This seems rather odd for a trained lookout to say this ?
Or did he just lie to save face or could this really be true of lookouts in 1912 ?

The reason I am asking is that I came across some information about lookouts in the U.S. Navy and a training manual for lookouts.
It was said that most lookouts were very good in estimating distances by knowing the distance to the horizon using a simple equation for estimating the distance according to the height above sea level, such as in a crow's nest. The crow's nest would be higher than the bridge , so naturally the man in the crow's nest would be the first to yell "Land HO ! "
You could easily do the arithmetic in your head , but there is a table in the manual showing distances for various heights.

So I am wondering if estimating distances was not a requirement for lookouts in 1912 or they were lying about this ?. Of course they could have used the excuse that it was so dark that they could not see the horizon and therefore could not estimate distances ?

In the U.S. Navy Manual For Lookouts, part of the training and practice was to estimate the distance to a .ship, for instance, and call for a check for your estimate with the radar. Of course they didn't have radar in 1912 , but could their training include comparing their estimates with those on the bridge ? Or was this not a requirement for lookouts in 1912 and the answer was an honest one ?
Hello Robert.

As one who, as an Apprentice, spent much of my 4 years on Lookout duty, I can tell you that a Lookout is no better at judging distance than you are.
It was not a requirement for a Lookout to know how far off something was.
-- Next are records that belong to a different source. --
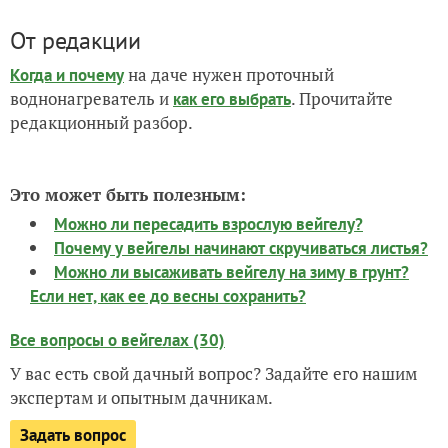
От редакции
на даче нужен проточный
Когда и почему
воднонагреватель и
. Прочитайте
как его выбрать
редакционный разбор.
Это может быть полезным:
Можно ли пересадить взрослую вейгелу?
Почему у вейгелы начинают скручиваться листья?
Можно ли высаживать вейгелу на зиму в грунт?
Если нет, как ее до весны сохранить?
Все вопросы о вейгелах (30)
У вас есть свой дачный вопрос? Задайте его нашим
экспертам и опытным дачникам.
Задать вопрос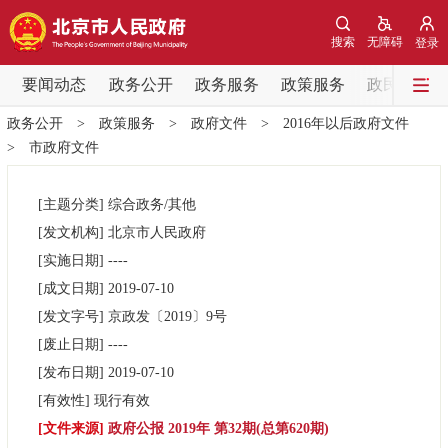
网站地图
搜索
无障碍
登录
要闻动态
要闻动态
政务公开
政务服务
政策服务
政民互动
政务公开
>
政策服务
>
政府文件
>
2016年以后政府文件
党中央精神
国务院信息
中央部委动态
>
市政府文件
北京要闻
会议信息
部门动态
[主题分类]
综合政务/其他
[发文机构]
北京市人民政府
各区热点
[实施日期]
----
[成文日期]
2019-07-10
政务公开
[发文字号]
京政发
〔2019〕
9号
[废止日期]
----
市领导
机构职能
政策服务
[发布日期]
2019-07-10
[有效性]
现行有效
政策兑现
政策解读
回应关切
[文件来源]
政府公报 2019年 第32期(总第620期)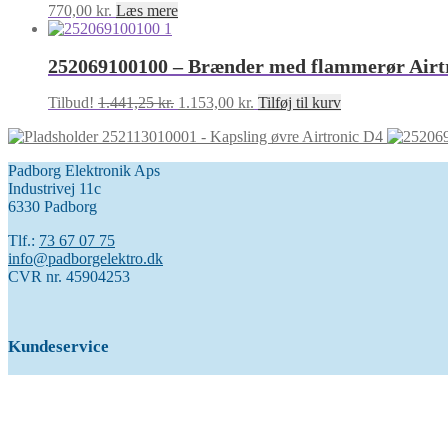
770,00
kr.
Læs mere
252069100100 – Brænder med flammerør Airt
Den
Den
Tilbud!
1.441,25
kr.
1.153,00
kr.
Tilføj til kurv
oprindelige
aktuelle
252113010001 - Kapsling øvre Airtronic D4
pris
pris
var:
er:
Padborg Elektronik Aps
1.441,25 kr..
1.153,00 kr..
Industrivej 11c
6330 Padborg
Tlf.:
73 67 07 75
info@padborgelektro.dk
CVR nr. 45904253
Kundeservice
Kontakt os
Vilkår for Grønland / Færøerne
Handelsbetingelser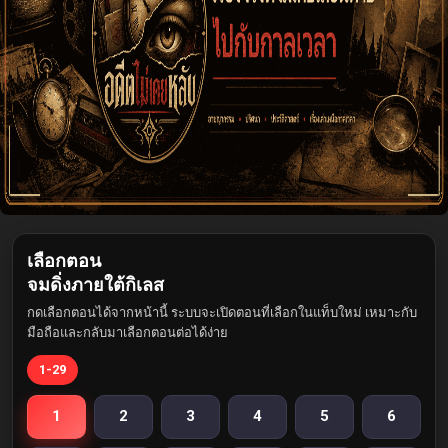
เลือกตอน
จมดิ่งภายใต้กิเลส
กดเลือกตอนได้จากหน้านี้ ระบบจะเปิดตอนที่เลือกในแท็บใหม่ เหมาะกับ
มือถือและกลับมาเลือกตอนต่อได้ง่าย
1-29
1
2
3
4
5
6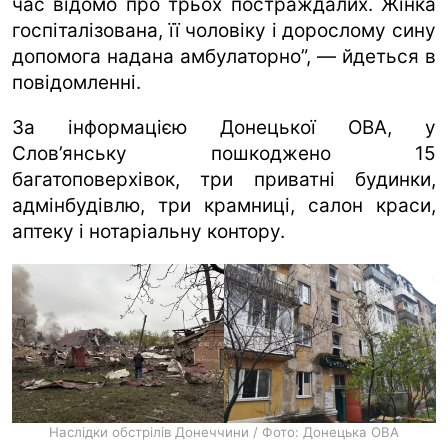
час відомо про трьох постраждалих. Жінка
госпіталізована, її чоловіку і дорослому сину
допомога надана амбулаторно”, — йдеться в
повідомленні.
За інформацією Донецької ОВА, у
Слов’янську пошкоджено 15
багатоповерхівок, три приватні будинки,
адмінбудівлю, три крамниці, салон краси,
аптеку і нотаріальну контору.
Наслідки обстрілів Донеччини / Фото: Донецька ОВА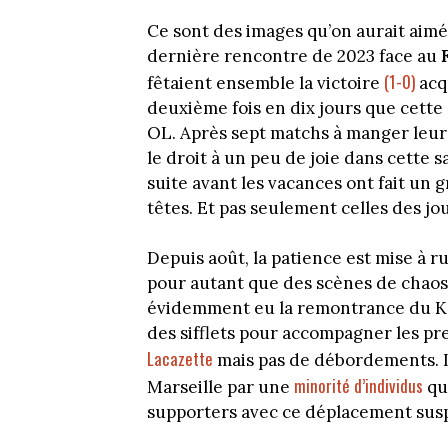
Ce sont des images qu’on aurait aimé v
dernière rencontre de 2023 face au
(1-0)
fêtaient ensemble la victoire
acqu
deuxième fois en dix jours que cette
OL. Après sept matchs à manger leur 
le droit à un peu de joie dans cette 
suite avant les vacances ont fait un 
têtes. Et pas seulement celles des jo
Depuis août, la patience est mise à 
pour autant que des scènes de chaos n
évidemment eu la remontrance du Kop
des sifflets pour accompagner les pr
Lacazette
mais pas de débordements. Le
minorité d’individus
Marseille par une
qui
supporters avec ce déplacement su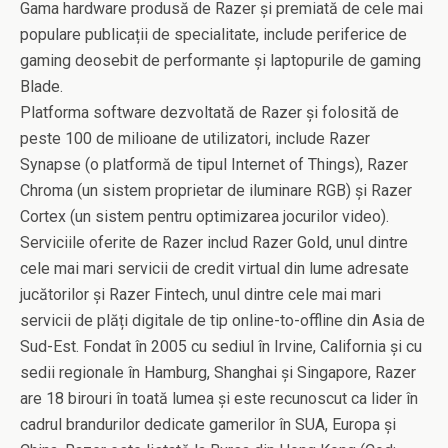
Gama hardware produsă de Razer și premiată de cele mai
populare publicații de specialitate, include periferice de
gaming deosebit de performante și laptopurile de gaming
Blade.
Platforma software dezvoltată de Razer și folosită de
peste 100 de milioane de utilizatori, include Razer
Synapse (o platformă de tipul Internet of Things), Razer
Chroma (un sistem proprietar de iluminare RGB) și Razer
Cortex (un sistem pentru optimizarea jocurilor video).
Serviciile oferite de Razer includ Razer Gold, unul dintre
cele mai mari servicii de credit virtual din lume adresate
jucătorilor și Razer Fintech, unul dintre cele mai mari
servicii de plăți digitale de tip online-to-offline din Asia de
Sud-Est. Fondat în 2005 cu sediul în Irvine, California și cu
sedii regionale în Hamburg, Shanghai și Singapore, Razer
are 18 birouri în toată lumea și este recunoscut ca lider în
cadrul brandurilor dedicate gamerilor în SUA, Europa și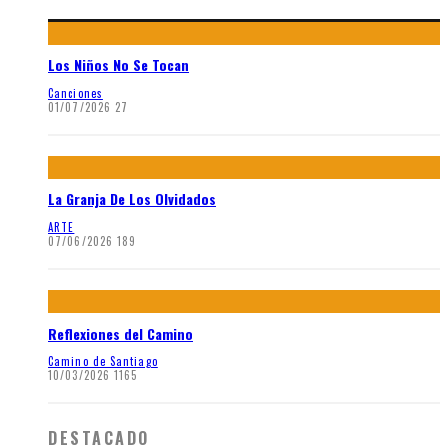
Los Niños No Se Tocan
Canciones
01/07/2026
27
La Granja De Los Olvidados
ARTE
07/06/2026
189
Reflexiones del Camino
Camino de Santiago
10/03/2026
1165
DESTACADO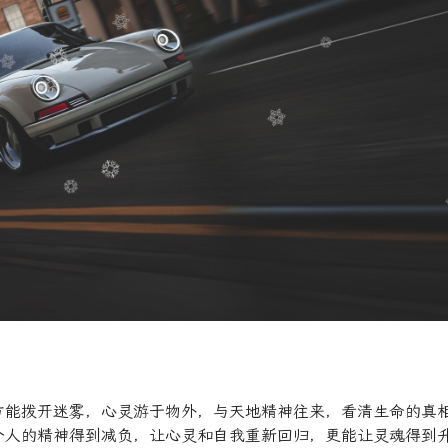
方能拨开迷雾，心灵游于物外，与天地精神往来，看清生命的真
个人的精神得到减负，让心灵和自我重新回归，更能让灵魂得到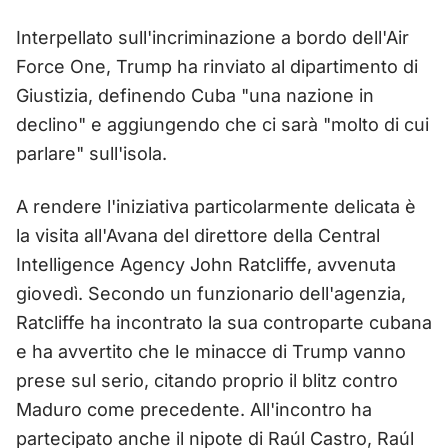
Interpellato sull'incriminazione a bordo dell'Air
Force One, Trump ha rinviato al dipartimento di
Giustizia, definendo Cuba "una nazione in
declino" e aggiungendo che ci sarà "molto di cui
parlare" sull'isola.
A rendere l'iniziativa particolarmente delicata è
la visita all'Avana del direttore della Central
Intelligence Agency John Ratcliffe, avvenuta
giovedì. Secondo un funzionario dell'agenzia,
Ratcliffe ha incontrato la sua controparte cubana
e ha avvertito che le minacce di Trump vanno
prese sul serio, citando proprio il blitz contro
Maduro come precedente. All'incontro ha
partecipato anche il nipote di Raúl Castro, Raúl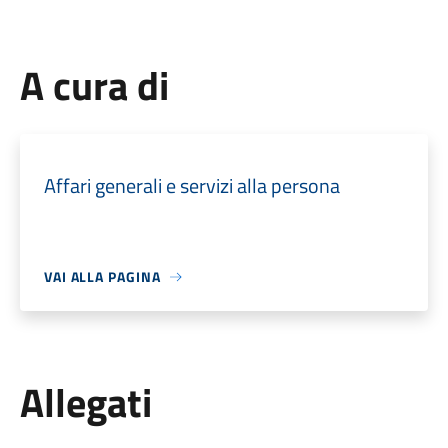
A cura di
Affari generali e servizi alla persona
VAI ALLA PAGINA
Allegati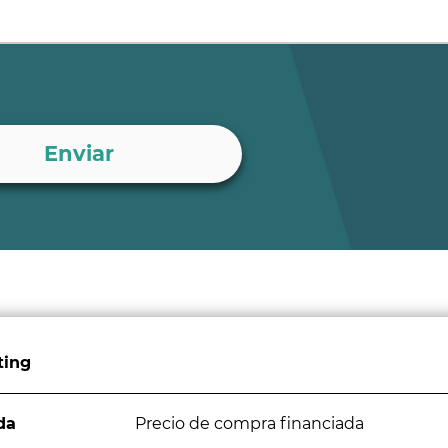
ting
da
Precio de compra financiada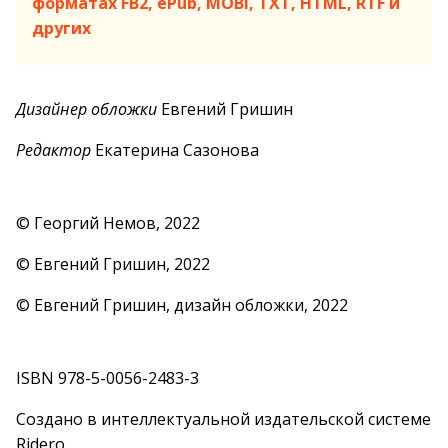
форматах FB2, ePub, MOBI, TXT, HTML, RTF и
других
Дизайнер обложки
Евгений Гришин
Редактор
Екатерина Сазонова
© Георгий Немов, 2022
© Евгений Гришин, 2022
© Евгений Гришин, дизайн обложки, 2022
ISBN 978-5-0056-2483-3
Создано в интеллектуальной издательской системе
Ridero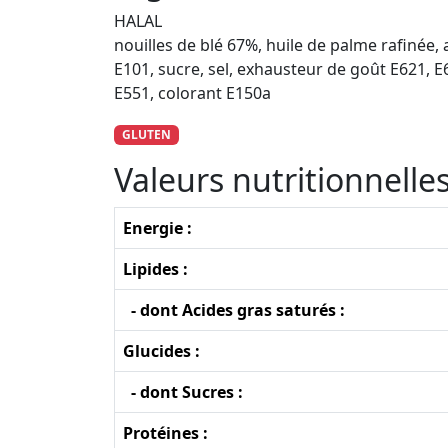
HALAL
nouilles de blé 67%, huile de palme rafinée,
E101, sucre, sel, exhausteur de goût E621, E
E551, colorant E150a
GLUTEN
Valeurs nutritionnell
Energie :
Lipides :
- dont Acides gras saturés :
Glucides :
- dont Sucres :
Protéines :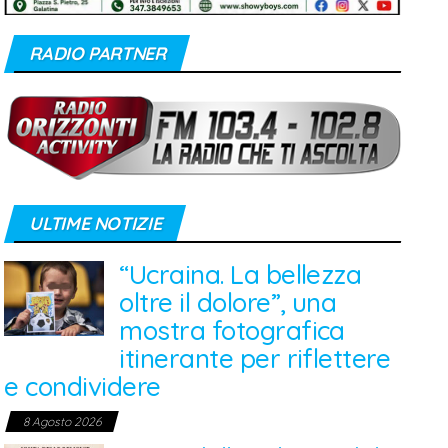
RADIO PARTNER
ULTIME NOTIZIE
“Ucraina. La bellezza
oltre il dolore”, una
mostra fotografica
itinerante per riflettere
e condividere
8 Agosto 2026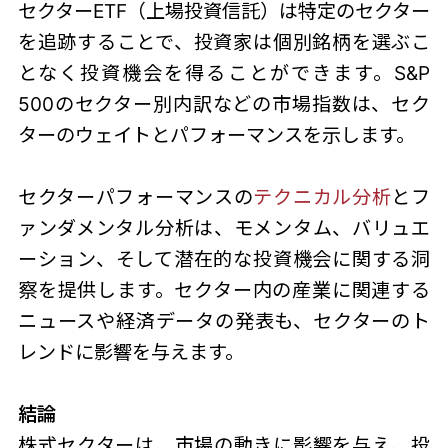
セクターETF（上場投資信託）は特定のセクター
を追跡することで、投資家は個別銘柄を選ぶこ
となく投資機会を得ることができます。S&P
500のセクター別内訳などの市場指数は、セク
ターのウェイトとパフォーマンスを示します。
セクターパフォーマンスの
テクニカル分析
とフ
ァンダメンタル分析は、モメンタム、バリュエ
ーション、そして潜在的な投資機会に関する洞
察を提供します。セクター内の産業に関連する
ニュースや経済データの発表も、セクターのト
レンドに影響を与えます。
結論
株式セクターは、市場の動きに影響を与え、投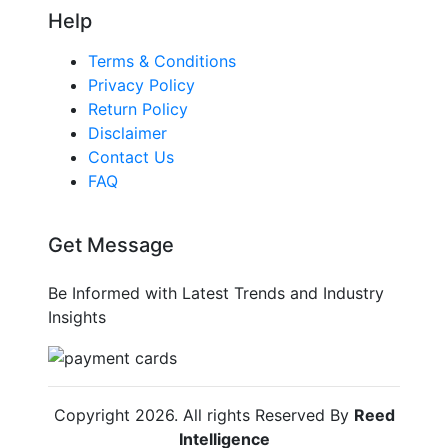
Help
Terms & Conditions
Privacy Policy
Return Policy
Disclaimer
Contact Us
FAQ
Get Message
Be Informed with Latest Trends and Industry
Insights
Copyright
2026
. All rights Reserved By
Reed
Intelligence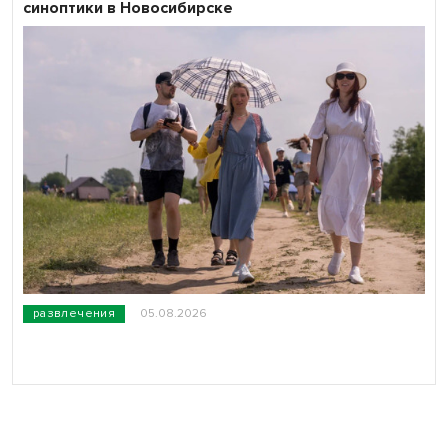
синоптики в Новосибирске
развлечения
05.08.2026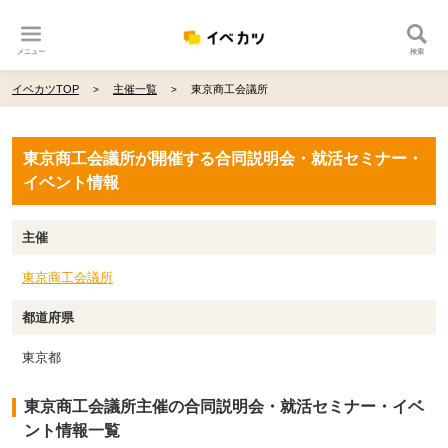
メニュー
検索
イベカツTOP
主催一覧
東京商工会議所
東京商工会議所が開催する合同説明会・就活セミナー・
イベント情報
主催
東京商工会議所
都道府県
東京都
東京商工会議所主催の合同説明会・就活セミナー・イベ
ント情報一覧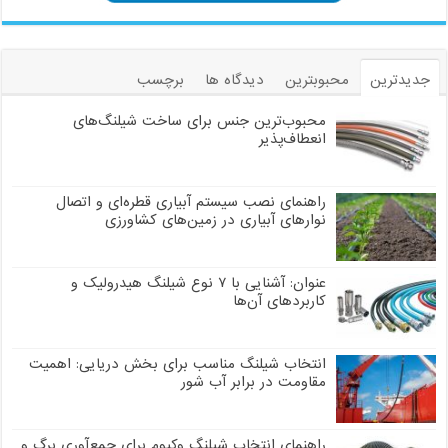
جدیدترین
محبوبترین
دیدگاه ها
برچسب
محبوب‌ترین جنس برای ساخت شیلنگ‌های
انعطاف‌پذیر
راهنمای نصب سیستم آبیاری قطره‌ای و اتصال
نوارهای آبیاری در زمین‌های کشاورزی
عنوان: آشنایی با ۷ نوع شیلنگ هیدرولیک و
کاربردهای آن‌ها
انتخاب شیلنگ مناسب برای بخش دریایی: اهمیت
مقاومت در برابر آب شور
راهنمای انتخاب شیلنگ وکیوم برای جمع‌آوری برگ و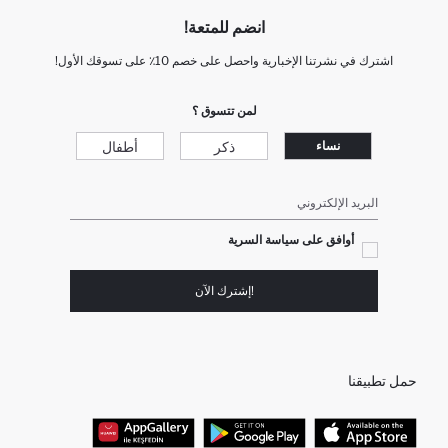
انضم للمتعة!
اشترك في نشرتنا الإخبارية واحصل على خصم 10٪ على تسوقك الأول!
لمن تتسوق ؟
ذكر
أطفال
نساء
البريد الإلكتروني
أوافق على سياسة السرية
!إشترك الآن
حمل تطبيقنا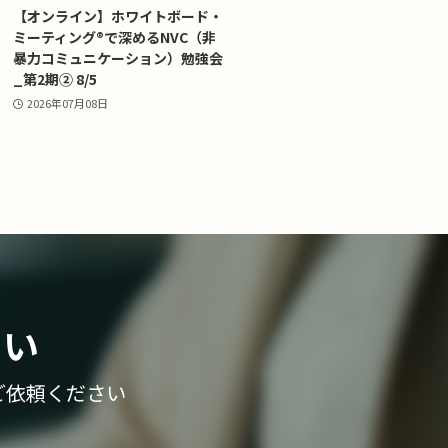
【オンライン】ホワイトボード・
ミーティング®で深めるNVC（非
暴力コミュニケーション）勉強会
_第2期② 8/5
2026年07月08日
さい
ご依頼ください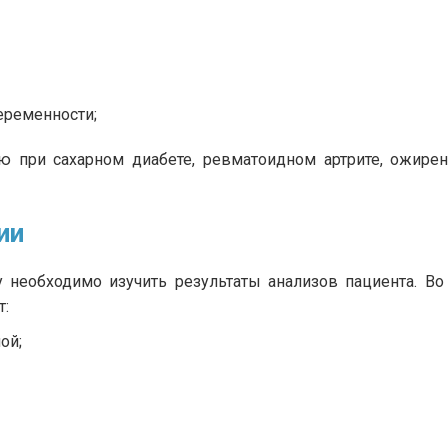
еременности;
 при сахарном диабете, ревматоидном артрите, ожирени
ии
у необходимо изучить результаты анализов пациента. В
т:
ой;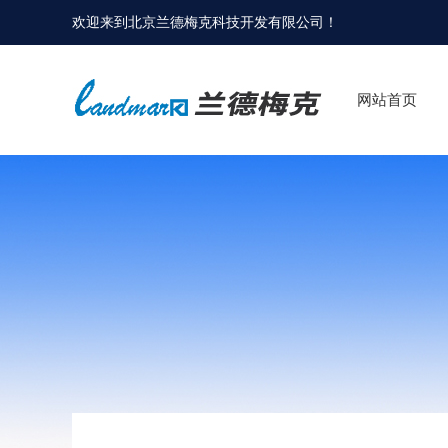
欢迎来到
北京兰德梅克科技开发有限公司
！
网站首页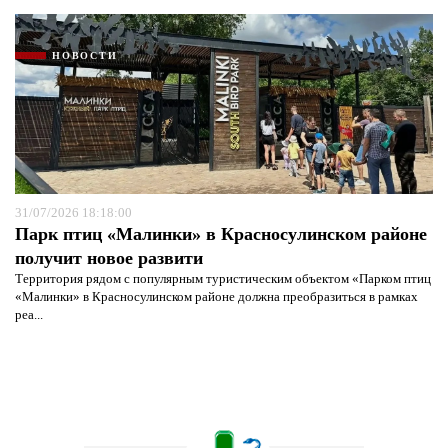
НОВОСТИ
31/07/2026 18:18:00
Парк птиц «Малинки» в Красносулинском районе
получит новое развити
Территория рядом с популярным туристическим объектом «Парком птиц
«Малинки» в Красносулинском районе должна преобразиться в рамках
реа...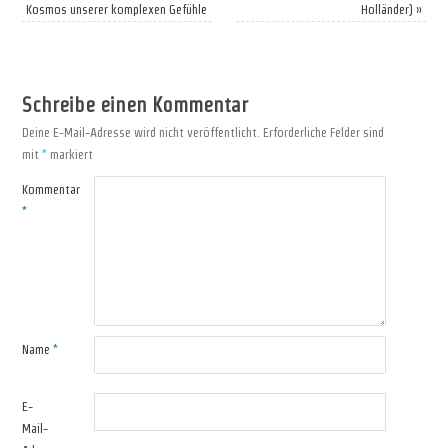
Kosmos unserer komplexen Gefühle
Holländer)
»
Schreibe einen Kommentar
Deine E-Mail-Adresse wird nicht veröffentlicht.
Erforderliche Felder sind
mit
*
markiert
Kommentar
*
Name
*
E-
Mail-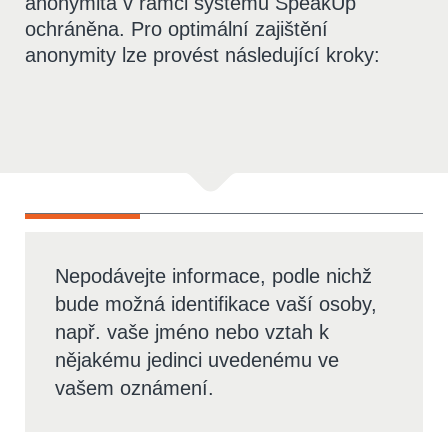
anonymita v rámci systému SpeakUp
ochráněna. Pro optimální zajištění
anonymity lze provést následující kroky:
Nepodávejte informace, podle nichž
bude možná identifikace vaší osoby,
např. vaše jméno nebo vztah k
nějakému jedinci uvedenému ve
vašem oznámení.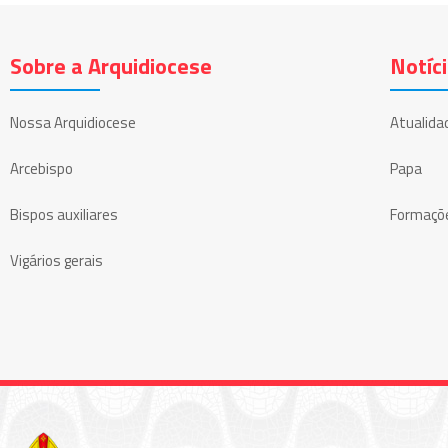
Sobre a Arquidiocese
Notíc
Nossa Arquidiocese
Atualida
Arcebispo
Papa
Bispos auxiliares
Formaçõ
Vigários gerais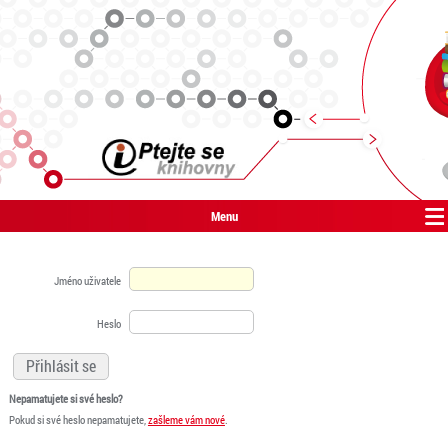
Menu
Jméno uživatele
Heslo
Nepamatujete si své heslo?
Pokud si své heslo nepamatujete,
zašleme vám nové
.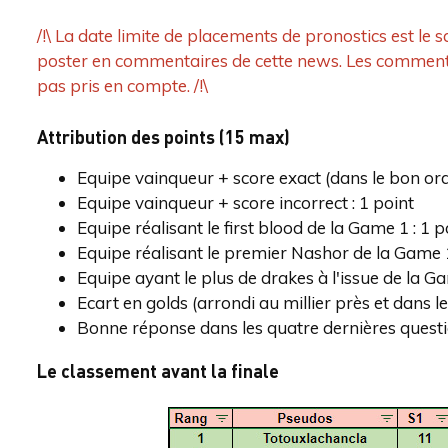
/!\ La date limite de placements de pronostics est le
poster en commentaires de cette news. Les commenta
pas pris en compte. /!\
Attribution des points (15 max)
Equipe vainqueur + score exact (dans le bon ordr
Equipe vainqueur + score incorrect : 1 point
Equipe réalisant le first blood de la Game 1 : 1 p
Equipe réalisant le premier Nashor de la Game 1
Equipe ayant le plus de drakes à l'issue de la Ga
Ecart en golds (arrondi au millier près et dans l
Bonne réponse dans les quatre dernières questi
Le classement avant la finale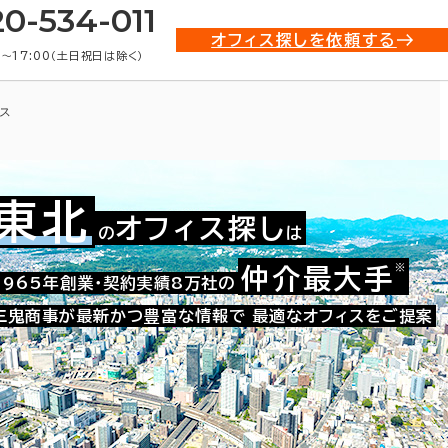
20-534-011
オフィス探しを依頼する
0〜17:00（土日祝日は除く）
ス
東北
オフィス探し
の
は
※
仲介最大手
002-07309
1965年創業・契約実績8万社の
お問い合わせ番号：
三鬼商事が最新かつ豊富な情報で
最適なオフィスをご提案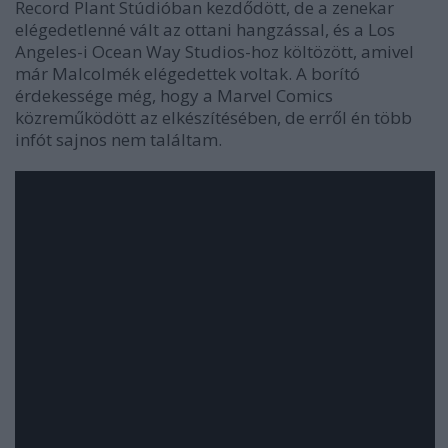
Record Plant Stúdióban kezdődött, de a zenekar
elégedetlenné vált az ottani hangzással, és a Los
Angeles-i Ocean Way Studios-hoz költözött, amivel
már Malcolmék elégedettek voltak. A borító
érdekessége még, hogy a Marvel Comics
közreműködött az elkészítésében, de erről én több
infót sajnos nem találtam.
His duty was simply to draw the attention of the officer of the watch to something that might or might not constitute a risk to the ship then the officer took over from there and the Lookout looked-out for any other "something".

I don't think Fleet lied when he stated:
".No more I have not."

I suspect a fair interpretation of what he meant by that might be:

"After that fiasco with the iceberg and me misjudging how far off it was, and how everyone thinks I should have seen it earlier (me included)...any idea that I might have had concerning my ability to judge distances at night is now a fallacy."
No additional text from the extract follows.